Overview
(Disclaimer: The following is for techies only that like to dig a bit deeper. And if you're not interested in energy-efficient servers then probably this is just a waste of time )
EDIT: Half a year after this poorly designed SBC has been released just one of the many design flaws has been fixed: Micro USB for DC-IN has been replaced by the barrel jack that was present on the pre-production batches. If you were unfortunate to get a Micro USB equipped M3 please have a look here how to fix this. Apart from that check the Banana forums what to expect regarding software/support first since this is your only source)
SinoVoip sent me a review sample of the recently shipped so called "Banana Pi M3" yesterday. It's a SBC sharing name and form factor of older "Banana Pi" models but is of course completely incompatible to them due to a different SoC, an A83T (octa-core Cortex-A7 combined with a PowerVR SGX544 GPU). For detailed and up-to-date informations please always refer to the linux-sunxi wiki.

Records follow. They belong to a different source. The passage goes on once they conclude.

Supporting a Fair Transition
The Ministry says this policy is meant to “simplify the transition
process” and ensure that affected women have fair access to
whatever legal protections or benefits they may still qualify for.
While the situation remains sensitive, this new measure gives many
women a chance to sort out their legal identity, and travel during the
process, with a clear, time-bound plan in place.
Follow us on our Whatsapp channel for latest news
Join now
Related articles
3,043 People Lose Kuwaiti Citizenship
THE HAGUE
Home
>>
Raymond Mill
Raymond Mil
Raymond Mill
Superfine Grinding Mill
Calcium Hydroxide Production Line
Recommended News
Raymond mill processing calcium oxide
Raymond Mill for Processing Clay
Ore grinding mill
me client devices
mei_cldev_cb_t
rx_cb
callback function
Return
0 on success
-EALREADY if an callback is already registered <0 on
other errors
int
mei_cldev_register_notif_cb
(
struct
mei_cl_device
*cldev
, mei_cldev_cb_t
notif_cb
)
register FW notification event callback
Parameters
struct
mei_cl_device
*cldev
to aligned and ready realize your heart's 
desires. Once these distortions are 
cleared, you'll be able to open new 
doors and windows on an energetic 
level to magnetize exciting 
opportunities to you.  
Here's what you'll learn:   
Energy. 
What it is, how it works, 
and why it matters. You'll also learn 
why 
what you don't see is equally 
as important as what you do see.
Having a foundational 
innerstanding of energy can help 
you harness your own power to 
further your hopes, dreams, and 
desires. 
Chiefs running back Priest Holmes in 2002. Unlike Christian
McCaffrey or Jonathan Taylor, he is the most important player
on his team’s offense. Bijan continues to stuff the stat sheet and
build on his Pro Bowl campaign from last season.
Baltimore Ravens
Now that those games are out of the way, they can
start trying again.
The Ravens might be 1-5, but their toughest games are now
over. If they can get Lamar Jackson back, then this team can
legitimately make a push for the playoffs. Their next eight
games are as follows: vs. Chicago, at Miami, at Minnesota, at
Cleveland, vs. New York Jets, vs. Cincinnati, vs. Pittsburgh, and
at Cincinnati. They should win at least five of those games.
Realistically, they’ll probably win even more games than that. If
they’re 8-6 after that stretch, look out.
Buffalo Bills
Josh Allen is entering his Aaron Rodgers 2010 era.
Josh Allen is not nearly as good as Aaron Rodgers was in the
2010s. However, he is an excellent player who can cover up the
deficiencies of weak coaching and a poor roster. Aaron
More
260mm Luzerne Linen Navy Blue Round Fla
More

This new model distinguishes itself from the Banana Pi M2 with twice as much CPU cores and DRAM (LPDDR3), 8 GB eMMC onboard and BT4.0. And compared to the "M1" (the original Banana Pi) it features also 802.11 b/g/n Wi-Fi. Unlike the M2 the M3 is advertised as being SATA capable. But that's not true, it's just an onboard GL830 USB-to-SATA bridge responsible for horribly slow disk access. Unfortunately the GL830 and both externally available USB ports are behind an internal USB hub therefore all ports have to share bandwidth this way and use just one single USB connection to the SoC.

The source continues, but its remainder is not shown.